- Why are the primary colors for light (RGB) different from the primary colors for paint (RYB)?
- The traditional paint primaries—red, yellow, blue (RYB)—are a historical, practical set for artists but are not the optimal subtractive primaries for reproducing the broadest range of colors with filters or modern inks. The more effective subtractive primaries are cyan, magenta, and yellow (CMY), which directly absorb one primary light color each. This CMY system is used in color printing because it provides a wider gamut of colors than RYB when mixing.
- If I mix red and green light, I get yellow. But mixing red and green paint makes brown. Why?
- This highlights the core difference between additive and subtractive mixing. Red light plus green light adds wavelengths, stimulating the red and green cones in your eye approximately equally, which your brain perceives as yellow. Red paint appears red because it absorbs (subtracts) green and blue light, reflecting mostly red. Green paint absorbs red and blue. Mixing them means the mixture absorbs both green AND blue (from the red paint) and red AND blue (from the green paint), leaving very little light of any color to reflect—resulting in a dark, muddy brown, not a bright yellow.
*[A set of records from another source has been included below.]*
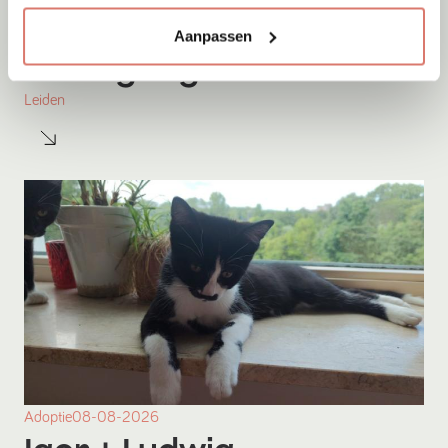
Aanpassen
Adoptie
08-08-2026
Ludwig
+ Igor
Leiden
Adoptie
08-08-2026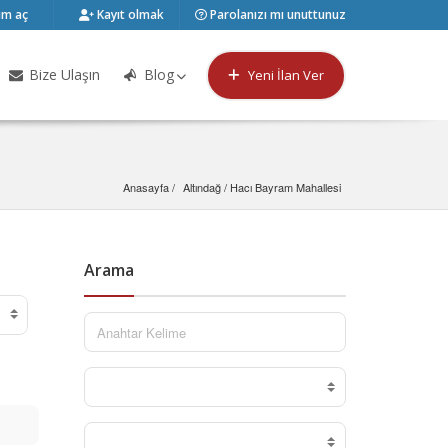
m aç
Kayıt olmak
Parolanızı mı unuttunuz
Bize Ulaşın
Blog
Yeni İlan Ver
Anasayfa
Altındağ
 / 
Hacı Bayram Mahallesi
Arama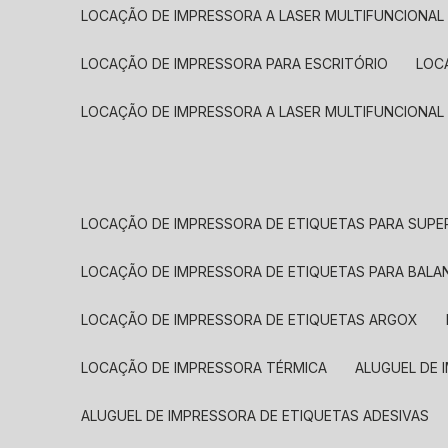
LOCAÇÃO DE IMPRESSORA A LASER MULTIFUNCIONAL
LOCAÇÃO DE IMPRESSORA PARA ESCRITÓRIO
LOC
LOCAÇÃO DE IMPRESSORA A LASER MULTIFUNCIONAL
LOCAÇÃO DE IMPRESSORA DE ETIQUETAS PARA SUP
LOCAÇÃO DE IMPRESSORA DE ETIQUETAS PARA BALA
LOCAÇÃO DE IMPRESSORA DE ETIQUETAS ARGOX
LOCAÇÃO DE IMPRESSORA TÉRMICA
ALUGUEL DE
ALUGUEL DE IMPRESSORA DE ETIQUETAS ADESIVAS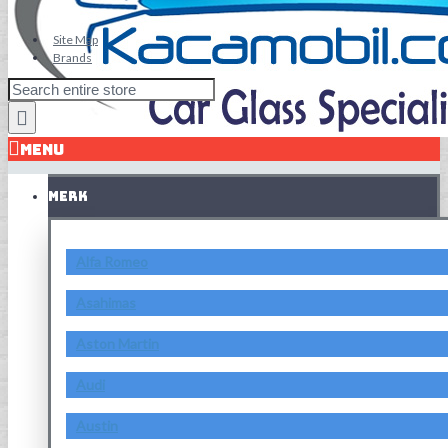
Site Map
Brands
MENU
MERK
Alfa Romeo
Asahimas
Aston Martin
Audi
Austin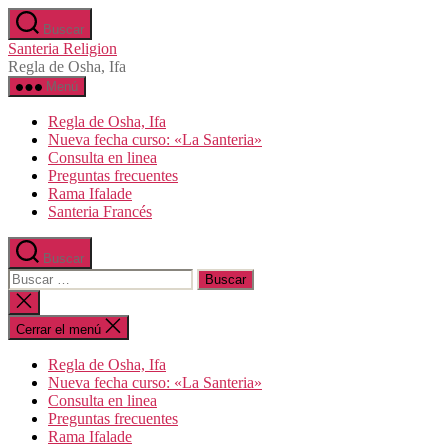
Saltar
Buscar
al
Santeria Religion
contenido
Regla de Osha, Ifa
Menú
Regla de Osha, Ifa
Nueva fecha curso: «La Santeria»
Consulta en linea
Preguntas frecuentes
Rama Ifalade
Santeria Francés
Buscar
Buscar:
Cerrar
la
búsqueda
Cerrar el menú
Regla de Osha, Ifa
Nueva fecha curso: «La Santeria»
Consulta en linea
Preguntas frecuentes
Rama Ifalade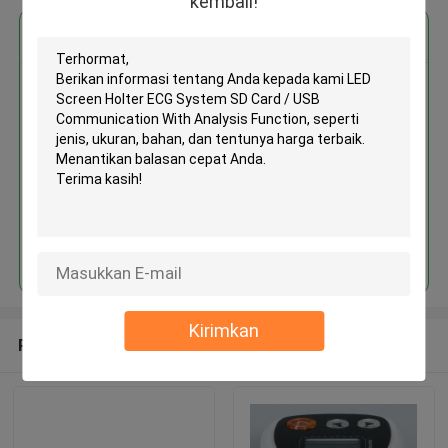
kembali!
Dapatkan Harga Terbaik untuk
MOQ： 1
Terus
Kirimkan
Rekomendasi Produk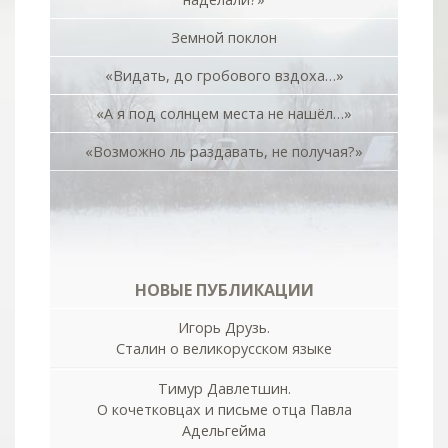
Земной поклон
«Видать, до гробового вздоха…»
«А я под солнцем места не нашёл…»
«Возможно ль раздавать, не получая?»
НОВЫЕ ПУБЛИКАЦИИ
Игорь Друзь.
Сталин о великорусском языке
Тимур Давлетшин.
О кочетковцах и письме отца Павла
Адельгейма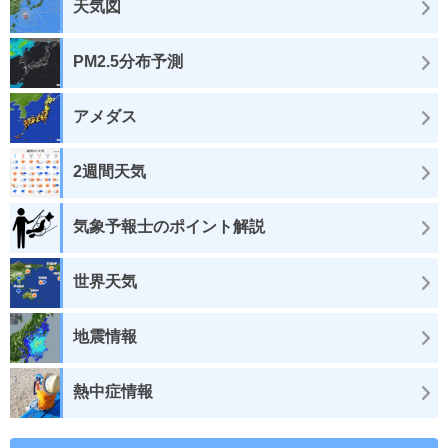
天気図
PM2.5分布予測
アメダス
2週間天気
気象予報士のポイント解説
世界天気
地震情報
熱中症情報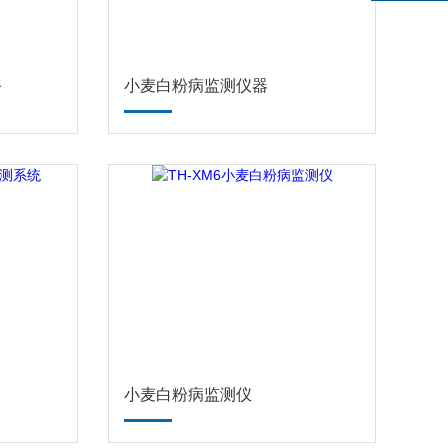
备
小麦白粉病监测仪器
小麦白粉病监测仪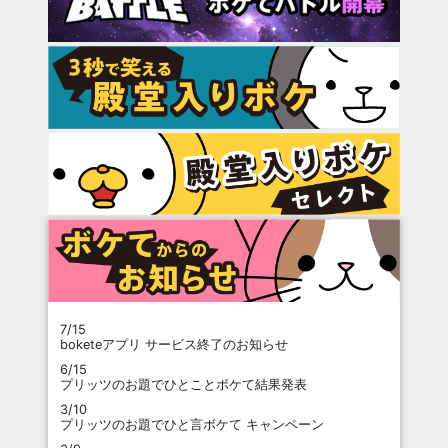
7/15
boketeアプリ サービス終了のお知らせ
6/15
プリッツのお題でひとことボケて結果発表
3/10
プリッツのお題でひと言ボケて キャンペーン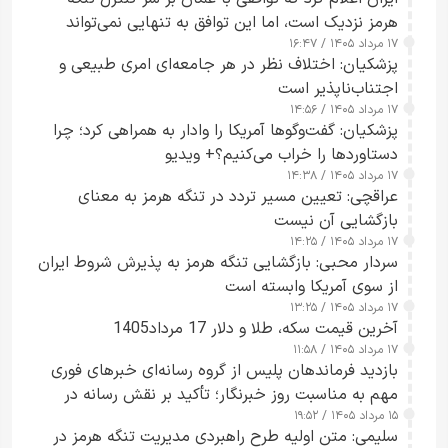
هرمز نزدیک است، اما این توافق به تنهایی نمی‌تواند
۱۷ مرداد ۱۴۰۵ / ۱۶:۴۷
آبراه را آزاد کند
پزشکیان: اختلاف نظر در هر جامعه‌ای امری طبیعی و
اجتناب‌ناپذیر است
۱۷ مرداد ۱۴۰۵ / ۱۴:۵۶
پزشکیان: گفت‌وگوها آمریکا را وادار به همراهی کرد؛ چرا
دستاوردها را خراب می‌کنیم؟+ ویدیو
۱۷ مرداد ۱۴۰۵ / ۱۴:۳۸
عراقچی: تعیین مسیر تردد در تنگه هرمز به معنای
بازگشایی آن نیست
۱۷ مرداد ۱۴۰۵ / ۱۴:۲۵
سردار محبی: بازگشایی تنگه هرمز به پذیرش شروط ایران
از سوی آمریکا وابسته است
۱۷ مرداد ۱۴۰۵ / ۱۳:۲۵
آخرین قیمت سکه، طلا و دلار 17 مرداد1405
۱۷ مرداد ۱۴۰۵ / ۱۱:۵۸
بازدید فرماندهان پلیس از گروه رسانه‌ای خبرهای فوری
مهم به مناسبت روز خبرنگار؛ تأکید بر نقش رسانه در
۱۵ مرداد ۱۴۰۵ / ۱۹:۵۲
تقویت امنیت و اعتماد عمومی
سلیمی: متن اولیه طرح راهبردی مدیریت تنگه هرمز در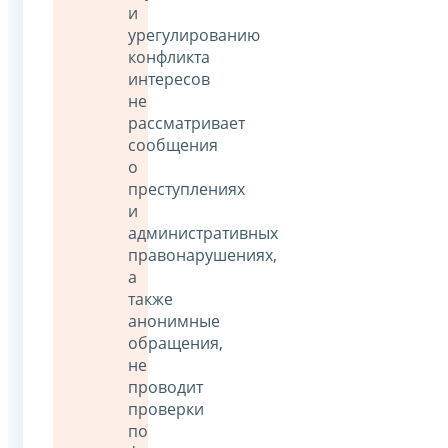
и
урегулированию
конфликта
интересов
не
рассматривает
сообщения
о
преступлениях
и
административных
правонарушениях,
а
также
анонимные
обращения,
не
проводит
проверки
по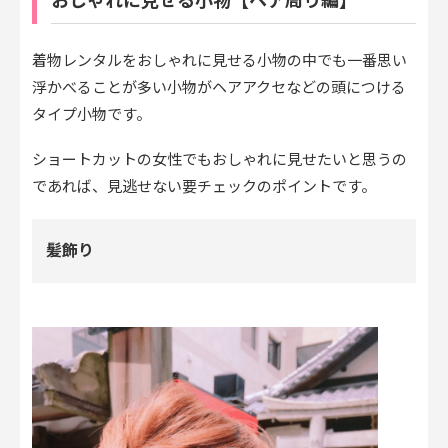
おしゃれに見せる小物【ヘア周り編】
着物レンタルをおしゃれに見せる小物の中でも一番思い
浮かべることが多い小物がヘアアクセなどの頭につける
タイプ小物です。
ショートカットの女性でもおしゃれに見せたいと思うの
であれば、見逃せない要チェックのポイントです。
髪飾り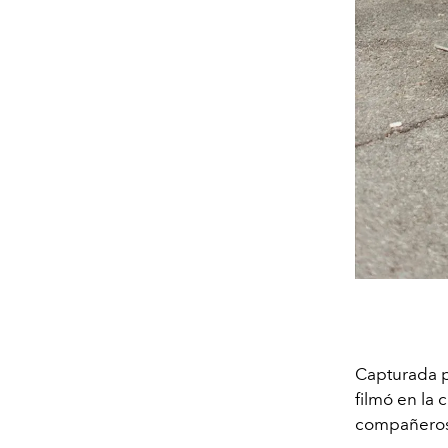
Capturada po
filmó en la
compañeros 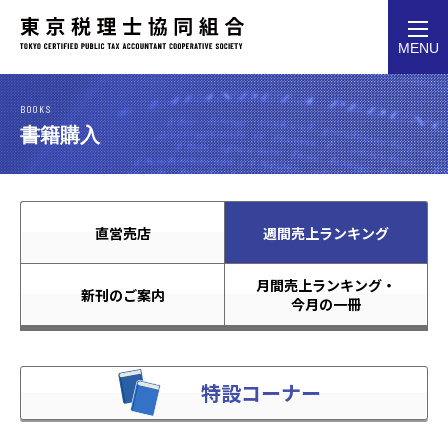
toggl
MENU
navig
BOOKS
書籍購入
直営売店
週間売上ランキング
月間売上ランキング・
新刊のご案内
今月の一冊
特設コーナー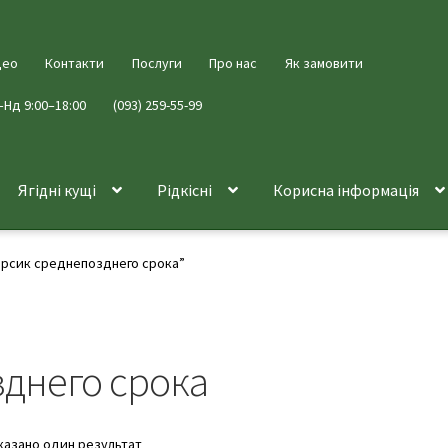
део
Контакти
Послуги
Про нас
Як замовити
–Нд 9:00–18:00
(093) 259-55-99
Ягідні кущі
Рідкісні
Корисна інформація
ерсик среднепозднего срока”
днего срока
казано один результат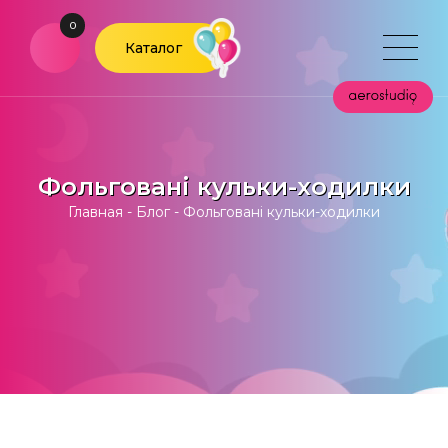
0
Каталог
Фольговані кульки-ходилки
Главная
-
Блог
-
Фольговані кульки-ходилки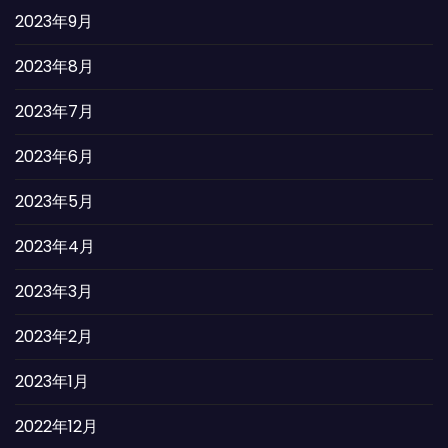
2023年9月
2023年8月
2023年7月
2023年6月
2023年5月
2023年4月
2023年3月
2023年2月
2023年1月
2022年12月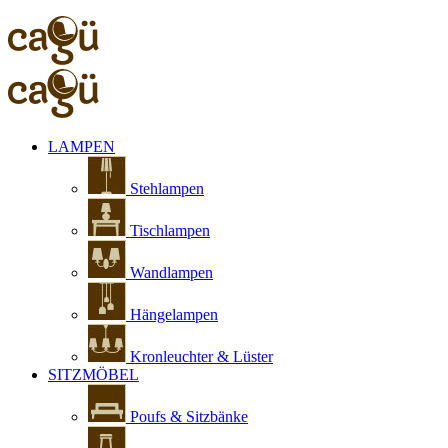
LAMPEN
Stehlampen
Tischlampen
Wandlampen
Hängelampen
Kronleuchter & Lüster
SITZMÖBEL
Poufs & Sitzbänke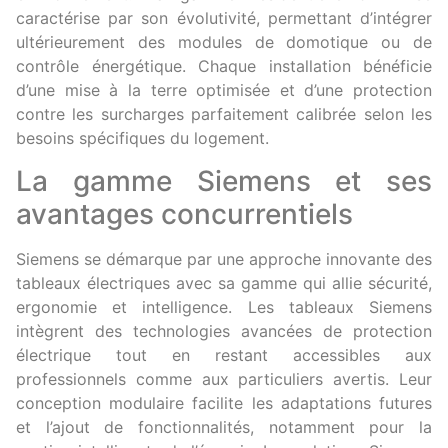
caractérise par son évolutivité, permettant d’intégrer
ultérieurement des modules de domotique ou de
contrôle énergétique. Chaque installation bénéficie
d’une mise à la terre optimisée et d’une protection
contre les surcharges parfaitement calibrée selon les
besoins spécifiques du logement.
La gamme Siemens et ses
avantages concurrentiels
Siemens se démarque par une approche innovante des
tableaux électriques avec sa gamme qui allie sécurité,
ergonomie et intelligence. Les tableaux Siemens
intègrent des technologies avancées de protection
électrique tout en restant accessibles aux
professionnels comme aux particuliers avertis. Leur
conception modulaire facilite les adaptations futures
et l’ajout de fonctionnalités, notamment pour la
- In the simulator, mixing all three subtractive colors (CMY) makes black. Why does my printer also have a black (K) ink cartridge?
- The simulator uses ideal, perfectly absorbing filters. Real-world cyan, magenta, and yellow inks are not perfect; they absorb some of their intended color wavelengths incompletely and also absorb a little of other colors. Mixing all three typically produces a dark, muddy brown rather than a true black. Using a dedicated black ink (the 'K' in CMYK) provides a pure, deep black for text and shadows, saves on colored ink, and improves print quality and cost-effectiveness.
- What is the 'white' reference in both mixing models?
- In additive mixing, white is the result when all three primary light colors are combined at full intensity. It represents the presence of a broad spectrum of wavelengths. In subtractive mixing, white is the starting condition—it is the color of the illuminating light source (e.g., white paper or a white screen) from which colors are subtracted by filters or pigments. If no wavelengths are subtracted, all light is reflected or transmitted, and you see white.